Bayesian networks are compact graphical models for representing uncertain relationships among the random variables in a domain. Often, the relationships are unknown and must be learned from data. A popular approach called score-based learning [1] is to assign a score to each Bayesian network structure according to a scoring function and find the structure that optimizes the score. There are many scoring functions for Bayesian networks, such as minimum description length (MDL) [2] (or equivalently, Bayesian information criterion (BIC) [3]), Akaike's information criterion (AIC) [4], Bayesian Dirichlet equivalence score (BDeu) [5, 6], factorized normalized maximum likelihood (fNML) [7], and others [8, 9].

The score-based approach to learning Bayesian networks has been shown to be NP-hard [10]; both the running time and memory usage of exact learning are exponential in the number of variables in the worst case. Therefore, early research mainly focused on developing approximation methods [1, 11–14]. Recently, however, optimal learning algorithms such as dynamic programming [15–17], branch and bound [18], admissible heuristic search [19–21], and mathematical programming [22, 23] have been developed to learn optimal Bayesian networks with several dozens of variables.

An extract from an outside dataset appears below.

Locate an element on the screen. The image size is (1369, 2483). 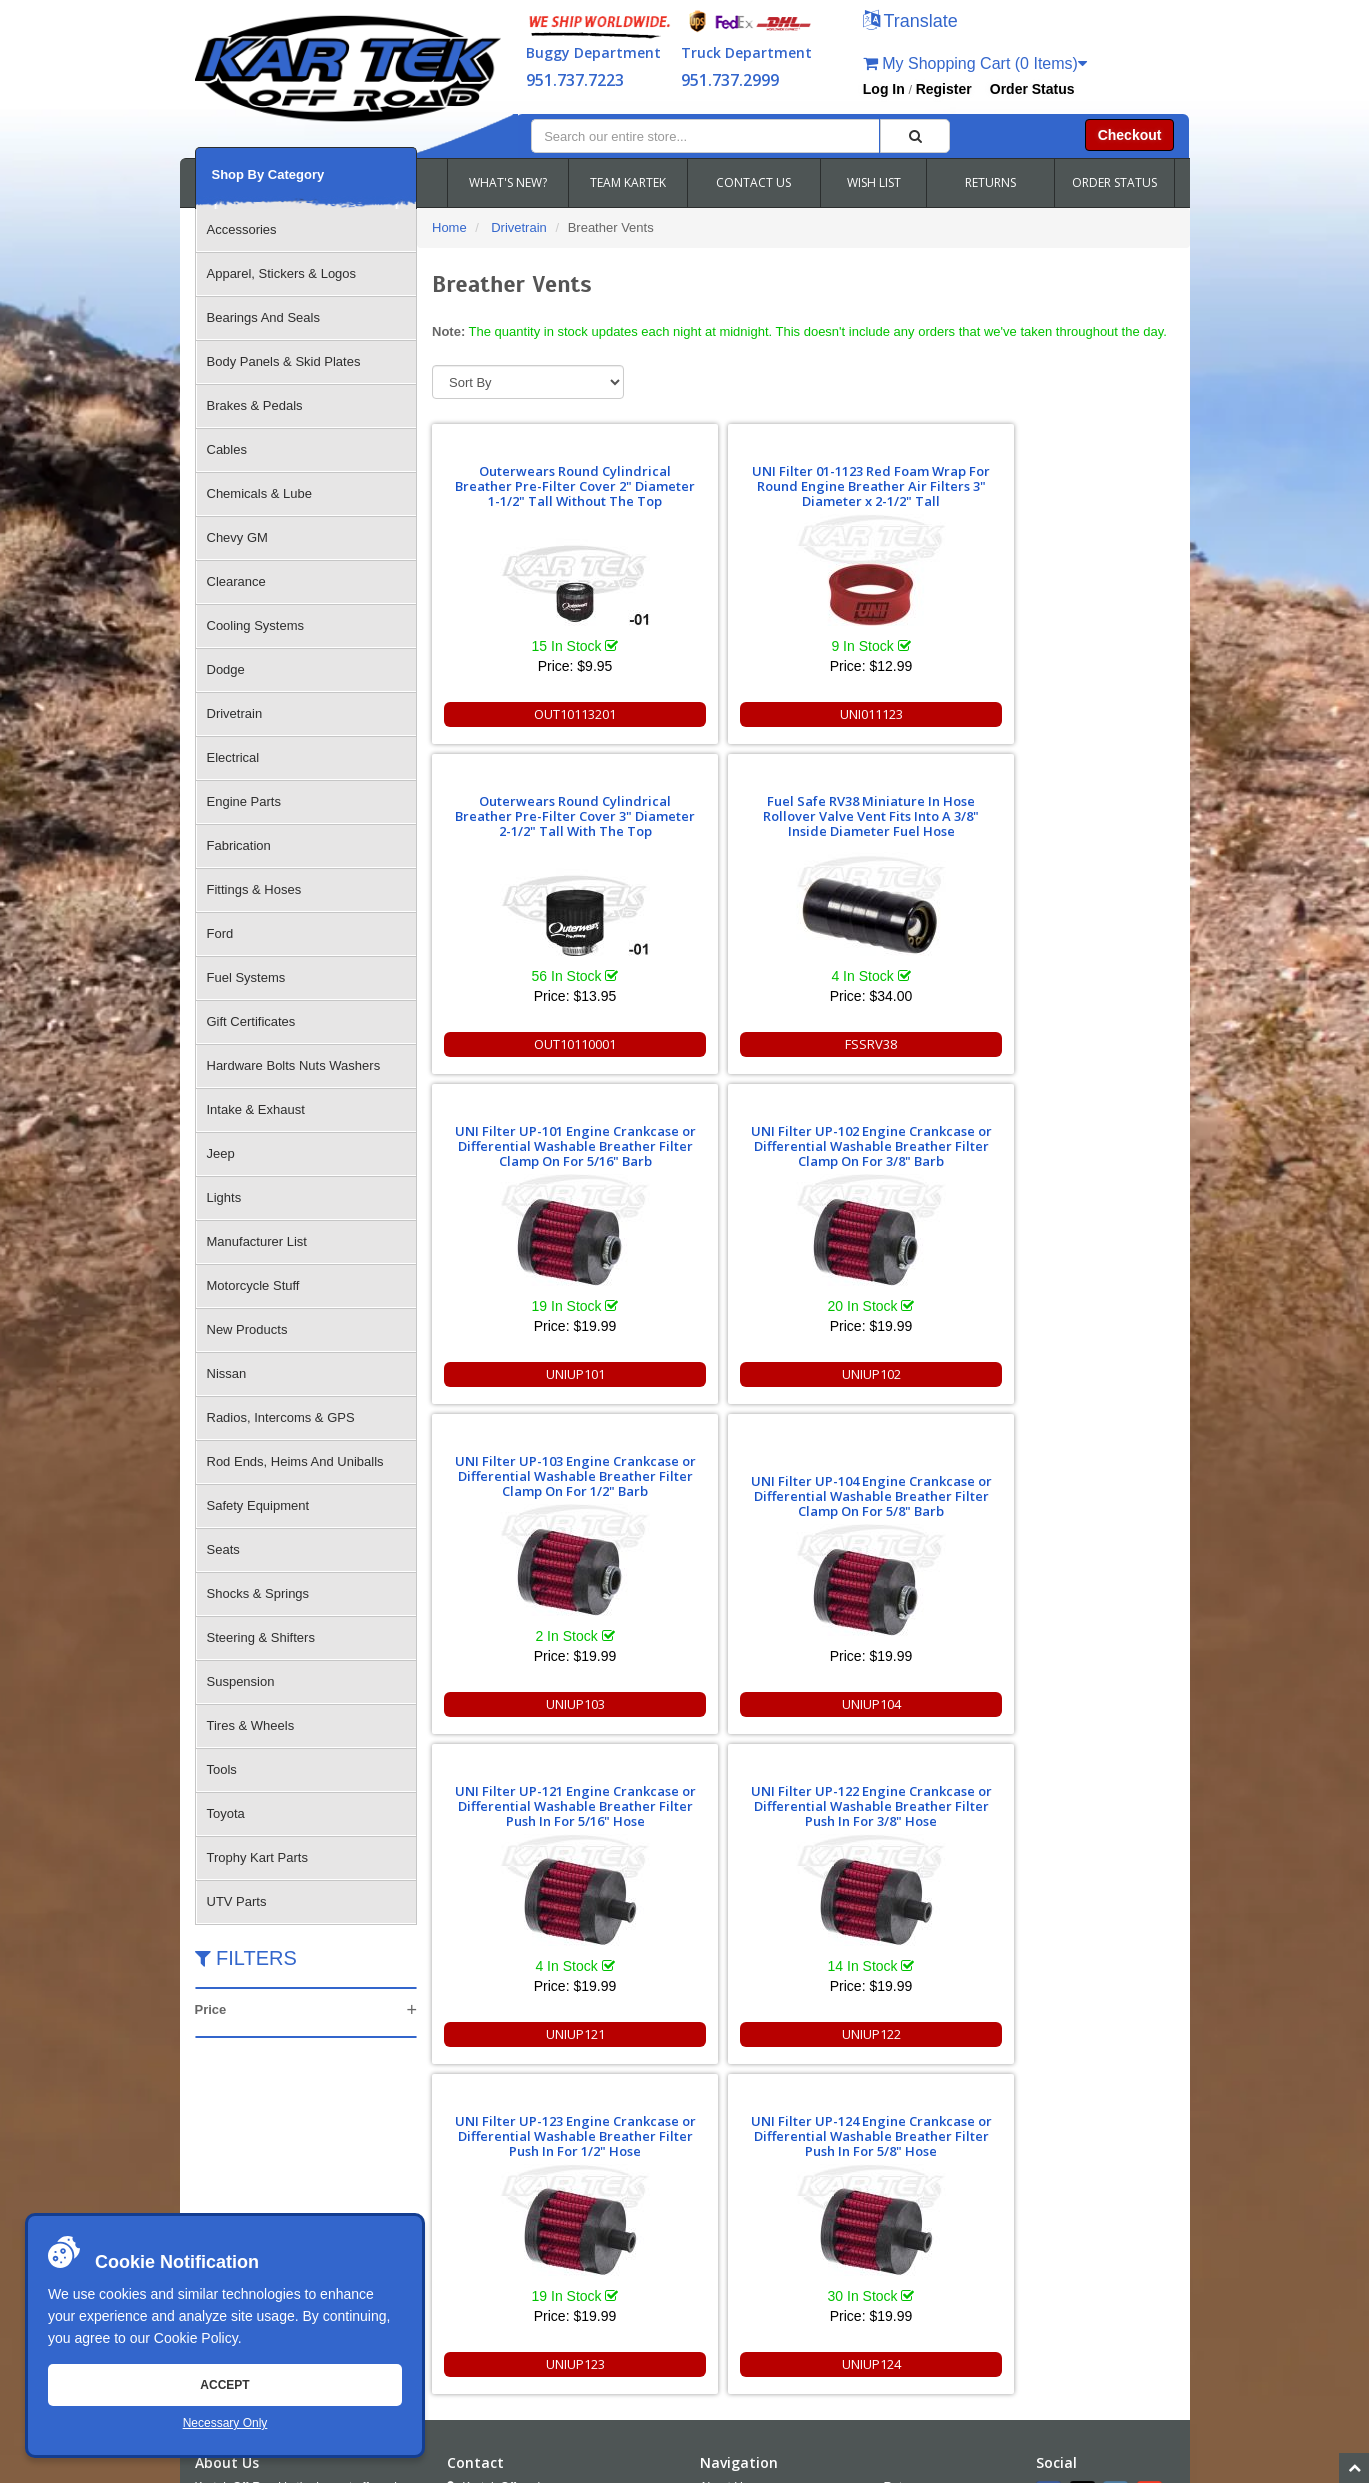 Cookie Policy is located at coordinates (196, 2338).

Because of the different theoretical underpinnings of these scoring functions, they typically result in different "optimal" networks. Once a scoring function has been selected, though, all optimal algorithms learn equivalent networks; they only differ in running time and memory usage. A major mystery surrounding Bayesian network learning is which scoring function to use given that there are so many choices. Several empirical investigations have been carried out on the performance of various scoring functions in learning Bayesian networks, e.g. [24–26]. These studies, however, have drawbacks in their evaluations because they used local search methods such as K-2 [1] and Greedy Thick Thinning algorithm [27] to select network structures, or even used randomly generated network structures [26]. These suboptimal structures may affect the reliability of their conclusions regarding the model selection capability of the scoring functions. Furthermore, these studies often generate random synthetic networks as the test cases; experimental data thus generated may not share similar properties as real-world data.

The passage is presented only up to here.